Task goal
Take from the data every line in which the word "фотографии" is found.

Given records
* * * * *

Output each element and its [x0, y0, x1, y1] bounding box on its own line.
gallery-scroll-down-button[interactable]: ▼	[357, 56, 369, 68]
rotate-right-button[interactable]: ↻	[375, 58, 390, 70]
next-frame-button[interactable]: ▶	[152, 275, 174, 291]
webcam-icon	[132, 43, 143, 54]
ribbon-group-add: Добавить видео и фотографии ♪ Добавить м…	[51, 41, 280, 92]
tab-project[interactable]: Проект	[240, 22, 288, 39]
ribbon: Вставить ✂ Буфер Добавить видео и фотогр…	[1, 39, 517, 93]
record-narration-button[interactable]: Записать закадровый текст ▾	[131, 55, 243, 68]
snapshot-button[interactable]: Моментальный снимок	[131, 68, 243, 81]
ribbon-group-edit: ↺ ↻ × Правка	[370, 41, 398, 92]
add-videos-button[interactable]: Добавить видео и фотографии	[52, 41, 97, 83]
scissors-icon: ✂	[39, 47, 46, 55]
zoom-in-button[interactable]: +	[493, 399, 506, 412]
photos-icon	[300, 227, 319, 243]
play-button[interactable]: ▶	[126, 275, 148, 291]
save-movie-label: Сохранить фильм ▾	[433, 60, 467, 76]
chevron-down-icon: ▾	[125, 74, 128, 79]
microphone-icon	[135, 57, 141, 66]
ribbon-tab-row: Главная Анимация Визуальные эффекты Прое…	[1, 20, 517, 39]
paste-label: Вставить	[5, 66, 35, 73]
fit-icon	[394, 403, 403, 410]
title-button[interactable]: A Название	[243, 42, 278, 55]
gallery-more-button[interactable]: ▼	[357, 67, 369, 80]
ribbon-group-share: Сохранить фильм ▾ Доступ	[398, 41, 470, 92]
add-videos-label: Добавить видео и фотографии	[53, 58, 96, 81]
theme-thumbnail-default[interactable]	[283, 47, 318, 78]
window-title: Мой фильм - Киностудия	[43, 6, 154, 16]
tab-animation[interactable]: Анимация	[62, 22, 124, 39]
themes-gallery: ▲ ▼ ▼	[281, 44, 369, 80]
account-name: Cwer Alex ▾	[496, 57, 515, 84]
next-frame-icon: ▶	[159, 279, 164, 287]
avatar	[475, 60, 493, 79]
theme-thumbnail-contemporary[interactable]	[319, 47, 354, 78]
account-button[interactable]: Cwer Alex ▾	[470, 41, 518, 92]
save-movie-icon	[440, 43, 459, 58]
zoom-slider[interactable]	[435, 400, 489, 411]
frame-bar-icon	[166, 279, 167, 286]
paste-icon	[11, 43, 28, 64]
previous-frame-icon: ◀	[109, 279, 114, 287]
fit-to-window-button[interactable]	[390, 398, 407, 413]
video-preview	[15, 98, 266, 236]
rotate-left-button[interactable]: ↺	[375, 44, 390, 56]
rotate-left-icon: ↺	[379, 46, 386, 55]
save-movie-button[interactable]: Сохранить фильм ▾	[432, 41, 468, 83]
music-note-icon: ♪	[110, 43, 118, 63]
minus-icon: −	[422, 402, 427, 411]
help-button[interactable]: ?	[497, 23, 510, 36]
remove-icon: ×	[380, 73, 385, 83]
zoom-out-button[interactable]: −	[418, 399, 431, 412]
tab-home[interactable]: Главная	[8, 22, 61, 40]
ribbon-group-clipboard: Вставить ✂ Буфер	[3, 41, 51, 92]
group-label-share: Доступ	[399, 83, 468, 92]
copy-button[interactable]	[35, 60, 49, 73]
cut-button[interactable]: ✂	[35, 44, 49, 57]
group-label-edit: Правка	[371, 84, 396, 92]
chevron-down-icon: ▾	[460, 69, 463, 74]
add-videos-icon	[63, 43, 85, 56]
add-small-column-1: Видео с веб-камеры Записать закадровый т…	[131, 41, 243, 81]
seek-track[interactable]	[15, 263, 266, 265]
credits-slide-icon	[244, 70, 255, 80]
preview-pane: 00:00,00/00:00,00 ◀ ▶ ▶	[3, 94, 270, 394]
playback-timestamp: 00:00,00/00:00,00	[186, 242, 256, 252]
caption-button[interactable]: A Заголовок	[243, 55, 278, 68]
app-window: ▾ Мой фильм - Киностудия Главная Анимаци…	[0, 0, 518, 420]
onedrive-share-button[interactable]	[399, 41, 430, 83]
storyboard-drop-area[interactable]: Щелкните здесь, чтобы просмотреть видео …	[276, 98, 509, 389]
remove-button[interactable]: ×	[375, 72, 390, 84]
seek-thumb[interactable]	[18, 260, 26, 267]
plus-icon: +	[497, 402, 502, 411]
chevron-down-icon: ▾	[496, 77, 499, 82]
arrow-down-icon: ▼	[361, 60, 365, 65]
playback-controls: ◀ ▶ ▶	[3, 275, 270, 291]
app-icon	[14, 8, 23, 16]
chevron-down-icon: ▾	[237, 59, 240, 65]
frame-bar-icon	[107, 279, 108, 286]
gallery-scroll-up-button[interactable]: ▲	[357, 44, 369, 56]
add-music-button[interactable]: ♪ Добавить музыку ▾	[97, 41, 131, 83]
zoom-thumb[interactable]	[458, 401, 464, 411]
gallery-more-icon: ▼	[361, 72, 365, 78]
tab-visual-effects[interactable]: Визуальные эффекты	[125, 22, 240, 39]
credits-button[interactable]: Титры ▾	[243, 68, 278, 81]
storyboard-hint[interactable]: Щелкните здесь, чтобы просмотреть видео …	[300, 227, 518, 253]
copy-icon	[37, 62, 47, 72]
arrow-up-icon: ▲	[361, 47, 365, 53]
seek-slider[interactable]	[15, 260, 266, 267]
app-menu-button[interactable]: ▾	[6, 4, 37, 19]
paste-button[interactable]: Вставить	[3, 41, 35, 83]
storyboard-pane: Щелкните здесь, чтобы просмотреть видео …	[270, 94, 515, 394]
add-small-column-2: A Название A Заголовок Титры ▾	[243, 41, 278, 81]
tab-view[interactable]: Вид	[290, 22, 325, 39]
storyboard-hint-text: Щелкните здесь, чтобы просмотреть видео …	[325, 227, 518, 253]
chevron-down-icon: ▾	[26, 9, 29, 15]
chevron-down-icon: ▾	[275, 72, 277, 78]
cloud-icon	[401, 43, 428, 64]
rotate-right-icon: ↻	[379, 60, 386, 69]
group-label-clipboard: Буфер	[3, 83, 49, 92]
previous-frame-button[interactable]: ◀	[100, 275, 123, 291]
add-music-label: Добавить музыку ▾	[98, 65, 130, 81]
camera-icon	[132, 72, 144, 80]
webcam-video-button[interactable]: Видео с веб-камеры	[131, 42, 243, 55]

* * * * *

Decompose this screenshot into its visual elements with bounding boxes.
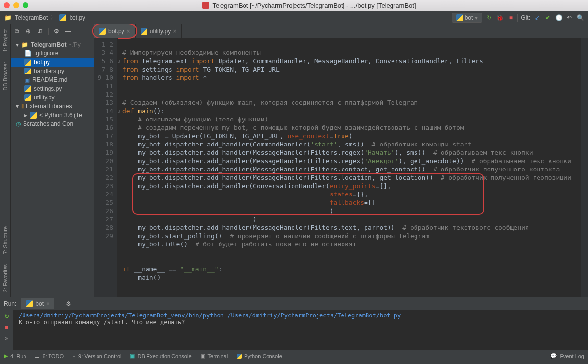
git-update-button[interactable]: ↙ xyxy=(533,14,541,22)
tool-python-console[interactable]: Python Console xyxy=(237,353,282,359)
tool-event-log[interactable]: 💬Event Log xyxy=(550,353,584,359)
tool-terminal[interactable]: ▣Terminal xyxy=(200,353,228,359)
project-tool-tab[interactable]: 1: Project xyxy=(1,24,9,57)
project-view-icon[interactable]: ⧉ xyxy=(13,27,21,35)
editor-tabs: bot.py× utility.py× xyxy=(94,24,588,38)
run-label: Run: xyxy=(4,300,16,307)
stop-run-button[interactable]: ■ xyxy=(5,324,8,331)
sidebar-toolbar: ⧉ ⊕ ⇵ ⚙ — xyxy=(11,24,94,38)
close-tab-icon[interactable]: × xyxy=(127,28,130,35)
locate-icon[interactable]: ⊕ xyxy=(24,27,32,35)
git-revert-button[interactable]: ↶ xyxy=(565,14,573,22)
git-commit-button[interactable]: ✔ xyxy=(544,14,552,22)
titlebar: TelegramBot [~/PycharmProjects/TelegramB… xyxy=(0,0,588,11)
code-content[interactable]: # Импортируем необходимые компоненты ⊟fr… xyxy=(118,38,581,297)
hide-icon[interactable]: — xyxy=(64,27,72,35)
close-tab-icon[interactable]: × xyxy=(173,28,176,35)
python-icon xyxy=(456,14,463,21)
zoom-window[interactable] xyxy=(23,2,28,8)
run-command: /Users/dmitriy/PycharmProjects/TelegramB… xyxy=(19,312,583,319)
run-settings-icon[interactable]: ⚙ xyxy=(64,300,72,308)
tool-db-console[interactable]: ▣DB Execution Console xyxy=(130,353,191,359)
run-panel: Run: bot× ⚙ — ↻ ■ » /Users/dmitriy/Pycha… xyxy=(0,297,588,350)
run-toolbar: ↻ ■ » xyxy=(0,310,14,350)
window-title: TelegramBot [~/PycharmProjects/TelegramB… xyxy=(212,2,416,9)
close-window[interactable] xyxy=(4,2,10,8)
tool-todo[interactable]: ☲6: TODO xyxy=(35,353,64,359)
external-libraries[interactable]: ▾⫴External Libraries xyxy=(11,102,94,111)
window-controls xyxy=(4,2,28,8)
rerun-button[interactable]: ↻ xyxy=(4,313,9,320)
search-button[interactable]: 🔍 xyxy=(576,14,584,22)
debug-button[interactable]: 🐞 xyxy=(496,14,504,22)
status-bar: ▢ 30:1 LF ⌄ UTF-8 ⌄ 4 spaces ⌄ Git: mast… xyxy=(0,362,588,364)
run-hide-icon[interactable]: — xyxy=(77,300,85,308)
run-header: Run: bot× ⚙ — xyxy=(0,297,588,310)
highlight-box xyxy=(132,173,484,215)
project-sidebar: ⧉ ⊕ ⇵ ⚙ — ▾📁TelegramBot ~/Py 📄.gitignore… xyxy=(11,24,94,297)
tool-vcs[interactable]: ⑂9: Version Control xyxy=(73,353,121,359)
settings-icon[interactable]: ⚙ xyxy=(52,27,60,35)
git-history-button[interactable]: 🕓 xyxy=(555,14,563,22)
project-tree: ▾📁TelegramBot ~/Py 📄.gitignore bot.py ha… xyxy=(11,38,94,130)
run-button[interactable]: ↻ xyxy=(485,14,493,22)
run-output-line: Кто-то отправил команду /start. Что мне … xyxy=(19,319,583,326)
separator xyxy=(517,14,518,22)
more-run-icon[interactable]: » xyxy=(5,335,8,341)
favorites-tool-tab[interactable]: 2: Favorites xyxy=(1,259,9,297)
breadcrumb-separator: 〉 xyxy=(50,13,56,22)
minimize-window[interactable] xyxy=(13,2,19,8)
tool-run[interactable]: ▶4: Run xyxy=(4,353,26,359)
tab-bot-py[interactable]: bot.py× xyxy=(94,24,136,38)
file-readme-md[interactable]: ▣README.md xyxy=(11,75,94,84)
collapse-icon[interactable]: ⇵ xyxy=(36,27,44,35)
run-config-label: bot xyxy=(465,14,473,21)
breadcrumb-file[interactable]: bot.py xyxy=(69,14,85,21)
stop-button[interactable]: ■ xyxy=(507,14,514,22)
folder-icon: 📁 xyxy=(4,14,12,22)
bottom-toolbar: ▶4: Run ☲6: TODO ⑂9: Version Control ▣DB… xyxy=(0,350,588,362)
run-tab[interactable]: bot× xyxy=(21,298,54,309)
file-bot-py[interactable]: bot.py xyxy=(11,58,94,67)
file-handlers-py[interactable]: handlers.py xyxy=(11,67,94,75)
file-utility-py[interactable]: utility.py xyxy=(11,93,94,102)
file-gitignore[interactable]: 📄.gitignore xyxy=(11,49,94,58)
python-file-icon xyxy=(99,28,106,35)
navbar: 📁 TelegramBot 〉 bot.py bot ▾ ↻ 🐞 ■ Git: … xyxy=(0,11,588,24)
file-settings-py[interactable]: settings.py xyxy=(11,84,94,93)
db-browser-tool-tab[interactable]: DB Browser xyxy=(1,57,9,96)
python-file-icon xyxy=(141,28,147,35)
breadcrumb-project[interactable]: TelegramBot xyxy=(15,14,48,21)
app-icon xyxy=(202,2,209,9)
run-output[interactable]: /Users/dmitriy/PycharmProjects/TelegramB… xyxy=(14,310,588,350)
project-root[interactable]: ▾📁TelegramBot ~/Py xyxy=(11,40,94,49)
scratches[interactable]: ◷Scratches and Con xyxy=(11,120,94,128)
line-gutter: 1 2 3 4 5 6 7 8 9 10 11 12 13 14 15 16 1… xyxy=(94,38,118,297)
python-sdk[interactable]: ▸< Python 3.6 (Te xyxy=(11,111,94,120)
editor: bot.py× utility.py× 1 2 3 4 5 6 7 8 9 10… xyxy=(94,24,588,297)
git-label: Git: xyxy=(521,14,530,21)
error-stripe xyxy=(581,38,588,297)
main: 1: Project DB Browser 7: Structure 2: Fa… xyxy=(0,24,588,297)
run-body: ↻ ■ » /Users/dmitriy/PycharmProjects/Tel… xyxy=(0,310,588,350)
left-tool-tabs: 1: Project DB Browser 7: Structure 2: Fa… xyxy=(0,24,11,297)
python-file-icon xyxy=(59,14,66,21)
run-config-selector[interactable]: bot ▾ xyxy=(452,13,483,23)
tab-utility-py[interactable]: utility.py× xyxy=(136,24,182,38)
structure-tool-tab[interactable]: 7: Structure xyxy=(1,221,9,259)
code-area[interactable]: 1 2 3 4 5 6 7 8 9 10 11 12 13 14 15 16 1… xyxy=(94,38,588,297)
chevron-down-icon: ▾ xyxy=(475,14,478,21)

* * * * *

Task response
ribbon-group-add: Добавить видео и фотографии ♪ Добавить м…	[51, 41, 280, 92]
add-videos-button[interactable]: Добавить видео и фотографии	[52, 41, 97, 83]
add-videos-label: Добавить видео и фотографии	[53, 58, 96, 81]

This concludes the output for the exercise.